Update on this problem:
From another system, I initiated a constant ping on my laggy server.
I noticed that every 10--20 seconds, one or more ICMP packets would drop. These drops were consistent with the input lag I was experiencing.
I did a web search for "linux periodically hangs" and found this Serverfault post that had a lot in common with my symptoms:
http://serverfault.com/questions/371666/linux-bonded-interfaces-hanging-peri...
I in fact have bonded interfaces on the laggy server. When I checked the bonding config, I realized a while ago I had changed from balance-rr / mode 0, to 802.3ad / mode 4. (I did this because I kept getting "bond0: received packet with own address as source address" when using balance-rr with a bridge interface. The bridge interface was for using KVM.)

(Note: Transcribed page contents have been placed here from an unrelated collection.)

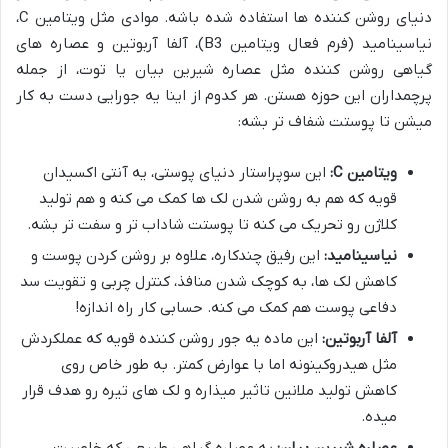
دنیای روشن کننده ها استفاده شده باشه. موادی مثل ویتامین C،
نیاسینامید (فرم فعال ویتامین B3)، آلفا آربوتین و عصاره های
گیاهی روشن کننده مثل عصاره شیرین بیان یا توت، از جمله
پرچمداران این حوزه هستن. هر کدوم از اینا یه جورایی دست به کار
میشن تا پوستت شفاف تر بشه:
ویتامین C:
این سوپراستار دنیای پوستی، یه آنتی اکسیدان
قویه که هم به روشن شدن لک ها کمک می کنه و هم تولید
کلاژن رو تحریک می کنه تا پوستت شاداب تر و سفت تر بشه.
نیاسینامید:
این رفیق چندکاره، علاوه بر روشن کردن پوست و
کاهش لک ها، به کوچک شدن منافذ، کنترل چربی و تقویت سد
دفاعی پوست هم کمک می کنه. حسابی کار راه اندازه!
آلفا آربوتین:
این ماده یه جور روشن کننده قویه که عملکردش
مثل هیدروکینونه اما با عوارض کمتر. به طور خاص روی
کاهش تولید ملانین تاثیر میذاره و لک های تیره رو هدف قرار
میده.
عصاره شیرین بیان:
یه عصاره گیاهی طبیعی که خاصیت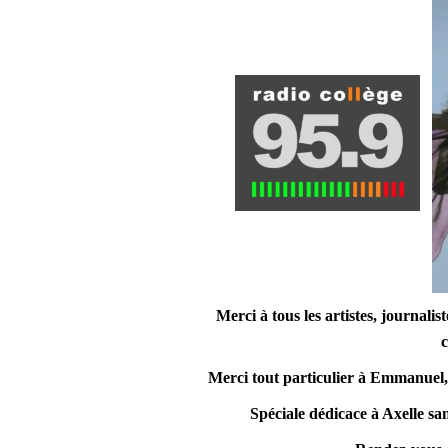
Merci à tous les artistes, journali
c
Merci tout particulier à
Emmanuel,
Spéciale dédicace à Axelle san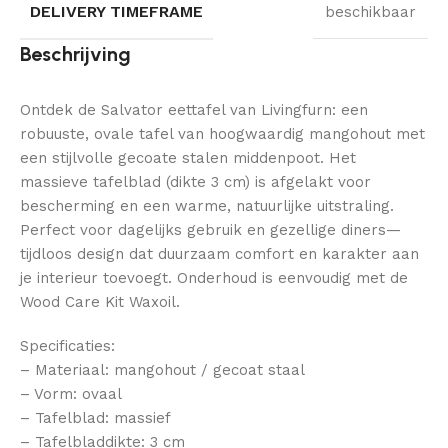
DELIVERY TIMEFRAME
beschikbaar
Beschrijving
Ontdek de Salvator eettafel van Livingfurn: een
robuuste, ovale tafel van hoogwaardig mangohout met
een stijlvolle gecoate stalen middenpoot. Het
massieve tafelblad (dikte 3 cm) is afgelakt voor
bescherming en een warme, natuurlijke uitstraling.
Perfect voor dagelijks gebruik en gezellige diners—
tijdloos design dat duurzaam comfort en karakter aan
je interieur toevoegt. Onderhoud is eenvoudig met de
Wood Care Kit Waxoil.
Specificaties:
– Materiaal: mangohout / gecoat staal
– Vorm: ovaal
– Tafelblad: massief
– Tafelbladdikte: 3 cm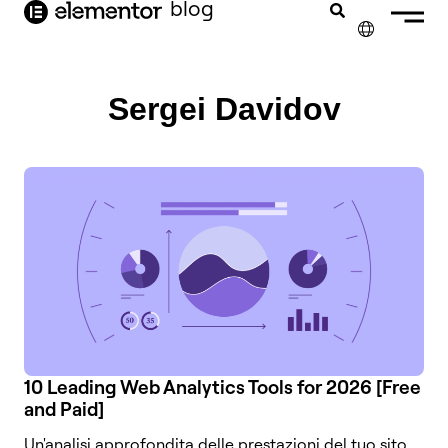
blog
contenuto
✕
ENGLISH
Sergei Davidov
FRANÇAIS
NEDERLANDS
DEUTSCH
PORTUGUÊS
ESPAÑOL
10 Leading Web Analytics Tools for 2026 [Free
and Paid]
Un'analisi approfondita delle prestazioni del tuo sito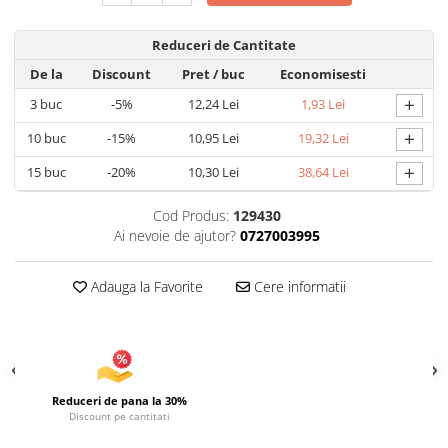
Uscatoare si Standere Haine
Articole pentru Gradina si Bricolaj
Reduceri de Cantitate
Articole pentru Iluminat
De la
Discount
Pret
/ buc
Economisesti
Corpuri de iluminat
+
3
buc
-5%
12,24 Lei
1,93 Lei
Lampi de veghe
+
10
buc
-15%
10,95 Lei
19,32 Lei
Articole si, Echipamente pentru
Transport şi Ridicat
+
15
buc
-20%
10,30 Lei
38,64 Lei
Pelerine, Umbrele si Accesorii
Cod Produs:
129430
Videoproiectoare
Ai nevoie de ajutor?
0727003995
Accesorii Auto
Accesorii Auto
Adauga la Favorite
Cere informatii
Kit-uri Siguranţă Auto
Suporti auto
Accesorii biciclete
Ochelari de Protecţie
Reduceri de pana la 30%
Discount pe cantitati
Articole de plaja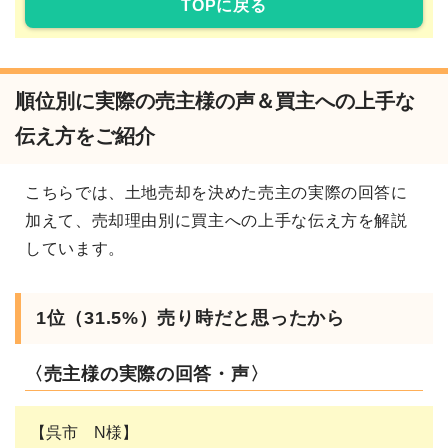
TOPに戻る
順位別に実際の売主様の声＆買主への上手な
伝え方をご紹介
こちらでは、土地売却を決めた売主の実際の回答に
加えて、売却理由別に買主への上手な伝え方を解説
しています。
1位（31.5%）売り時だと思ったから
〈売主様の実際の回答・声〉
【呉市 N様】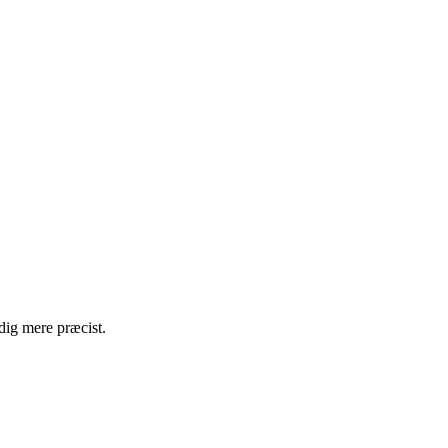
dig mere præcist.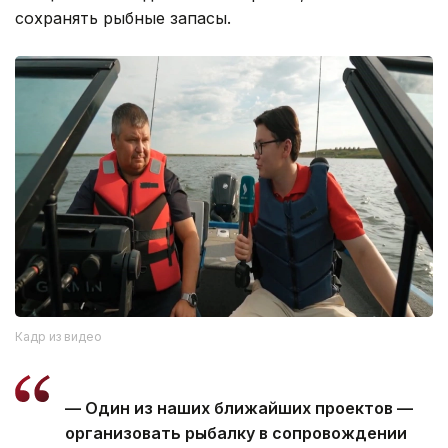
сохранять рыбные запасы.
Кадр из видео
— Один из наших ближайших проектов —
организовать рыбалку в сопровождении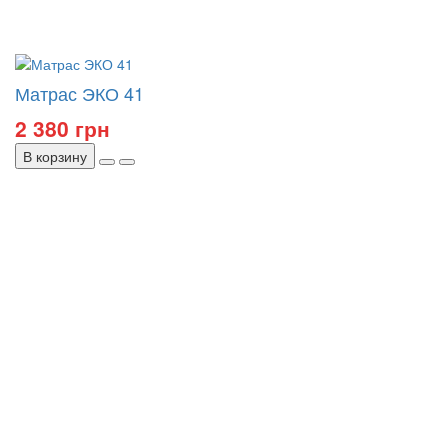
Матрас ЭКО 41
2 380 грн
В корзину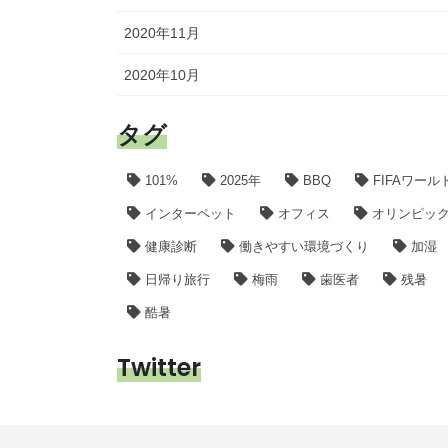
2020年11月
2020年10月
タグ
101%
2025年
BBQ
FIFAワール
インターペット
オフィス
オリンピック2
健康診断
働きやすい環境づくり
加湿
日帰り旅行
梅雨
歯医者
残暑
酷暑
Twitter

For now, I simply disabled one of the slave interfaces, and the lag / dropped ICMP packets problem has gone away.
Like the Serverfault poster, I have an HP TrueCurve 1800-24g switch. The switch is supposed to support 802.3ad link aggregation. It's not a managed switch, so I (perhaps incorrectly) assumed that 802.3ad would magically just work. Either there is more required to make it work, or it's implementation is broken. Curiously, however, running my bond0 in 802.3ad mode did work without any issue for over a month.
Anyway, hopefully this might help someone else struggling with a similar problem.
On Fri, Oct 10, 2014 at 4:17 PM, Matt Garman matthew.garman@gmail.com wrote:
On Fri, Oct 10, 2014 at 4:11 PM, Joseph L. Brunner joe@affirmedsystems.com wrote:
If this is a server - is it possible your raid card battery died?
It is a server, but a home file server. The raid card has no battery backup, and in fact has been flashed to pure HBA mode. Actual RAID'ing is done at the software level.
The only other thing on the hardware side that comes to mind is actual bad sectors if this is not a raided virtual drive.
The system has eight total drives: two SSDs in raid-1 for the OS, five 3.5 spinning drives in RAID-6, and a single 3.5 drive normally used for mythtv recordings (though mythtv has been stopped for a long time now to try to debug the issue).
From the OS side can you keep the box up long enough to do a yum update?
Yes, I updated everything except packages beginning with "l" ("el" / lowercase 'L') due to that generating a number of conflicts that I haven't have time to resolve.